URGENT Congressional Action!

Please take this opportunity to call and email your House representative today to request they sign a letter that inserts favorable language about Myalgic Encephalomyelitis / Chronic Fatigue Syndrome (ME/CFS) into the House Appropriations Committee report for the FY19 budget.

The deadline for your representative to sign the letter is Wednesday, March 14.

U.S. House Representatives Zoe Lofgren and Anna Eshoo are sponsoring a letter again, as they did last year. We are especially pleased that the letter says the signers believe that the budget increase at the National Institutes of Health (NIH) gives the NIH the opportunity and ability to increase research funding for ME/CFS to better reflect the disease burden, and to bring funding in line with other similarly burdensome diseases.

Read the full letter here.  In brief, the proposed report language:

(1) Supports continuation of the $5.4 million ME/CFS funding for the Centers for Disease Control’s (CDC),

(2) Encourages CDC to resolve ME/CFS case definition issues and expand its efforts to educate health care providers,

(3) Recommends that NIH create a strategic plan for ME/CFS research and increase the amount and types of funding,

(4) Urges the Department of Health and Human Services to devise a multi-year strategic plan. The sign-on letter states that the increases in NIH’s budget affords NIH the opportunity and ability to increase funding to better reflect the ME/CFS disease burden.

This action is a joint effort between #MEAction and the Solve ME/CFS Initiative.

Instructions for contacting your House representative: 
  1. Find your House Representative    http://www.house.gov/representatives/find/
    (Please note that this action is ONLY for the House of Representatives, not the Senate.)
  2. Prepare
    –   Familiarize yourself with the facts about ME/CFS using this Fact Sheet, which includes sources that you can send to your House representative.–   Tell your House representative the number of estimated patients with ME/CFS in your district. Go to this link. Find your state at the bottom; go to your district. Columns F and G will give you the lower and upper range of numbers of patients. If you want to include the financial impact in your district, go to columns P and Q.
  3. Contact the Office

Please try to both email and call the office. You should call the D.C. office, not the district office.
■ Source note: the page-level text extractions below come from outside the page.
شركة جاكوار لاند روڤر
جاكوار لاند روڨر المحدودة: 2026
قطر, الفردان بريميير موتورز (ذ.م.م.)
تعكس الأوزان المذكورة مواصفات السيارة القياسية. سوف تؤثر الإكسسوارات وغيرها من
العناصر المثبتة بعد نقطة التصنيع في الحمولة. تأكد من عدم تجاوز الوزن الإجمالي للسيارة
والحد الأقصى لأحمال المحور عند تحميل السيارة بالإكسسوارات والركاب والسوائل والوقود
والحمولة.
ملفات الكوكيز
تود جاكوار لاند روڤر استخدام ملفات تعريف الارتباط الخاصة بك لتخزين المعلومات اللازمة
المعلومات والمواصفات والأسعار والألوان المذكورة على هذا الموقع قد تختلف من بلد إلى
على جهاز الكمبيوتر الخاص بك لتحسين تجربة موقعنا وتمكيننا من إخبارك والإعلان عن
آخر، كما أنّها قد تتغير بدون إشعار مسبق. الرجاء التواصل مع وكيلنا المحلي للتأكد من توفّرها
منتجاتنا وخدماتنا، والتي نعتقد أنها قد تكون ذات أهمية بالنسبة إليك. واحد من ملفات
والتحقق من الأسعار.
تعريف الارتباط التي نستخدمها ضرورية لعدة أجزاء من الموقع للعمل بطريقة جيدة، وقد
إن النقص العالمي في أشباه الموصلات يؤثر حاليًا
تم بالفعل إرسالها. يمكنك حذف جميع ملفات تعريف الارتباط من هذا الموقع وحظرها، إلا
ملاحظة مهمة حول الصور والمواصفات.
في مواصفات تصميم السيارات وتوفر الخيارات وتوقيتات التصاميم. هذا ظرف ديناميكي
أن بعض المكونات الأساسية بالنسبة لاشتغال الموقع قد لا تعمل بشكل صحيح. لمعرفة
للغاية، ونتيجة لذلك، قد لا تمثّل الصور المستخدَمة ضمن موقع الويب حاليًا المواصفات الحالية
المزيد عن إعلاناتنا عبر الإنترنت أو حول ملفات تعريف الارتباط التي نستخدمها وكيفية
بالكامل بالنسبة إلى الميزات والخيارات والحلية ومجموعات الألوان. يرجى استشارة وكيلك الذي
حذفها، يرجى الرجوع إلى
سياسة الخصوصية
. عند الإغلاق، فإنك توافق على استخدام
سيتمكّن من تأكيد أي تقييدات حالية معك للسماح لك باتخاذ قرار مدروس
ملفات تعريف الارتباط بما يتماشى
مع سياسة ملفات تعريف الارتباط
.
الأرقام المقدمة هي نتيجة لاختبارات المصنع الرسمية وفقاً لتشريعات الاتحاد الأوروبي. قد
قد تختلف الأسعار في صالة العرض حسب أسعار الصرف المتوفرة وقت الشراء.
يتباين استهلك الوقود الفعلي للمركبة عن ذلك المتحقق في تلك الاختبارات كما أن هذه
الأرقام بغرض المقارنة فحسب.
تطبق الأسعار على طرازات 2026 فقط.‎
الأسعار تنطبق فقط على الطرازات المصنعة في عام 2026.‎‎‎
Feel free to modify the letter to add personal information, but make sure to keep the description of “our ask.”

EMAIL Instructions:

Please note that 31 representatives signed the letter to the Appropriations Committee last year. (*The list of representatives who signed the 2017 letter is at the bottom of the article.)

If your representative was one of them, please include this note of thanks at the end of the first paragraph in the email: I appreciate your support in signing the letter last year, and ask that you show your support again for people with ME/CFS.

Dear Rep……

I’m emailing with an urgent request that you sign on to a letter to the Appropriations Committee sponsored by Rep. Zoe Lofgren and Rep. Anna Eshoo. Unfortunately, the deadline for signatures is imminent – March 14. The letter is about Myalgic Encephalomyelitis/ Chronic Fatigue Syndrome (ME/CFS).
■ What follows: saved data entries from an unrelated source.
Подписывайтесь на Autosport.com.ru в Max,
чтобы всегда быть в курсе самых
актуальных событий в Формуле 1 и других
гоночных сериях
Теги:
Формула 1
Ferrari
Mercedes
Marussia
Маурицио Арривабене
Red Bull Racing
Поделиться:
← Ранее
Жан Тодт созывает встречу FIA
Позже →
I am [the parent/sibling of] a patient with ME/CFS, a complex, debilitating, and chronic disease afflicting up to 2.5 million Americans of all ages. As noted in a 2015 report from the National Academy of Science’s Institute of Medicine (IOM), patients are left more functionally impaired – and with lower quality of life – than those with diseases like congestive heart failure, multiple sclerosis, and end-stage renal disease.

Twenty-five percent of patients are bedbound or housebound at sometime in their lives; many are unable to work; and recovery is rare. The disease costs individuals, the U.S. health care system, and our economy $17-$24 billion annually.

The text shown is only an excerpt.